Task goal - Whenever the word "Video" turns up in a line below, that line should be copied.

The data -

____________________

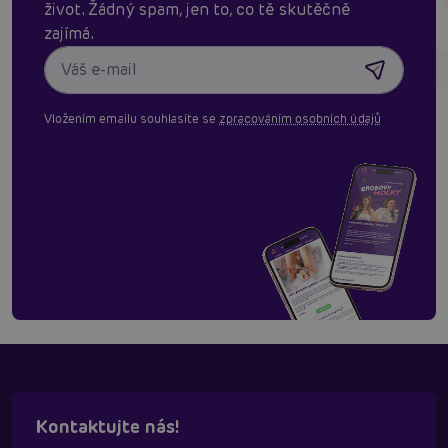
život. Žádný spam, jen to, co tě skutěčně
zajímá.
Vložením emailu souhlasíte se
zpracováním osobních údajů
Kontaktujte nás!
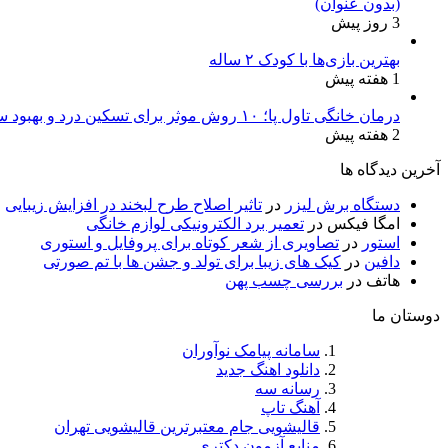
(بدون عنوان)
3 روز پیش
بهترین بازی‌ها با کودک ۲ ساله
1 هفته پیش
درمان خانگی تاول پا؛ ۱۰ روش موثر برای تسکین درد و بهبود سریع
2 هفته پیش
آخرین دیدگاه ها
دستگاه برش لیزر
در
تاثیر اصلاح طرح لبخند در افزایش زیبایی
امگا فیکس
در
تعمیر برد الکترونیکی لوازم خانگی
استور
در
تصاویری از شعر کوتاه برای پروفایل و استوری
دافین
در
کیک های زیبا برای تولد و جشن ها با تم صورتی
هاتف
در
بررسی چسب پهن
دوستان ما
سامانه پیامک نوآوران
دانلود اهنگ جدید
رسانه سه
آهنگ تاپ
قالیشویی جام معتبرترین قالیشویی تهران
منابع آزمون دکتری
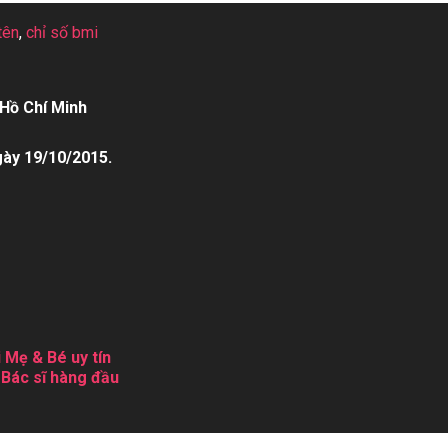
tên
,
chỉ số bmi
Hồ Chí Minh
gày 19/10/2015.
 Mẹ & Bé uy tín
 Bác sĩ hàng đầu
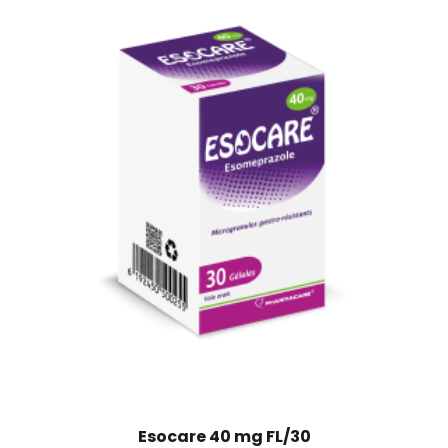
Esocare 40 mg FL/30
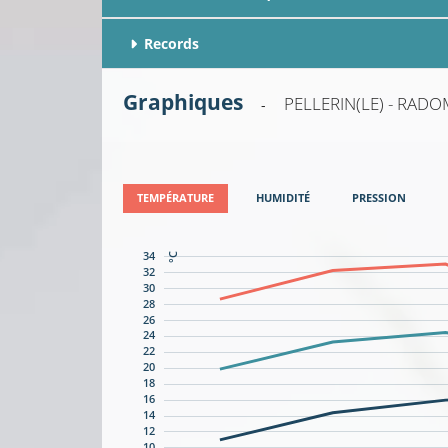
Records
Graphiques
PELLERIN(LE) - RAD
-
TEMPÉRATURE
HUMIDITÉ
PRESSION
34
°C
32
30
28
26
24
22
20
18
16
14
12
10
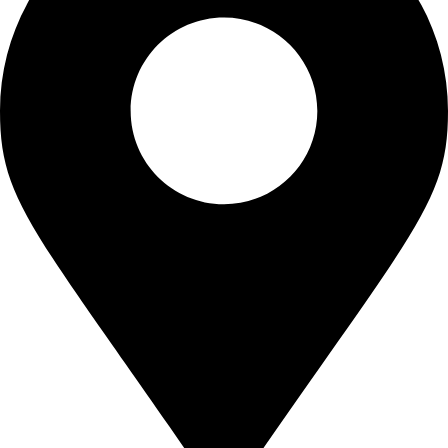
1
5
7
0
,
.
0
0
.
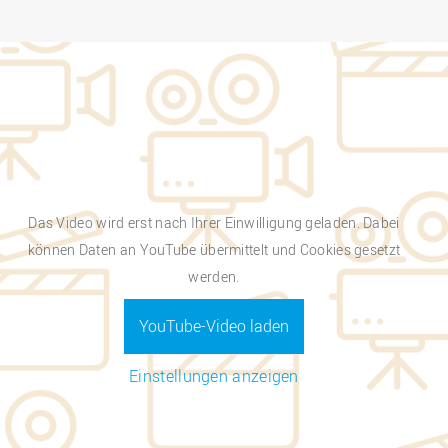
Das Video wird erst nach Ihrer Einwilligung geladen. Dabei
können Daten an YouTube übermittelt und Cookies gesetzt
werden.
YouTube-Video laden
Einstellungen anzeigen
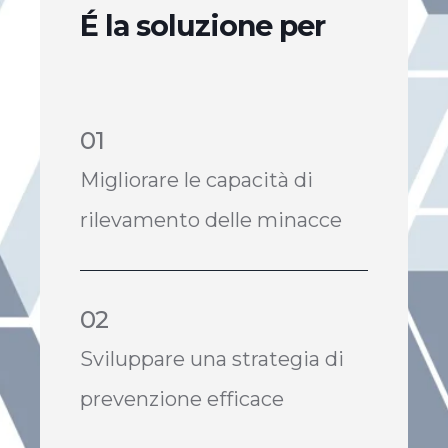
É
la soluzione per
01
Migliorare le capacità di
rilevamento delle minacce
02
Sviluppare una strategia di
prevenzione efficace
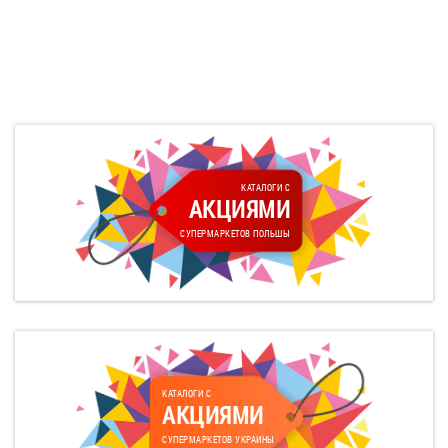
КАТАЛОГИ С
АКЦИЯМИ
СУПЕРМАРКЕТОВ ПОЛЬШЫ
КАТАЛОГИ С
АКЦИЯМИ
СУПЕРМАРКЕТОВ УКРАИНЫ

____________________

Solution below -
Das Video wird erst nach Ihrer Einwilligung geladen. Dabei
YouTube-Video laden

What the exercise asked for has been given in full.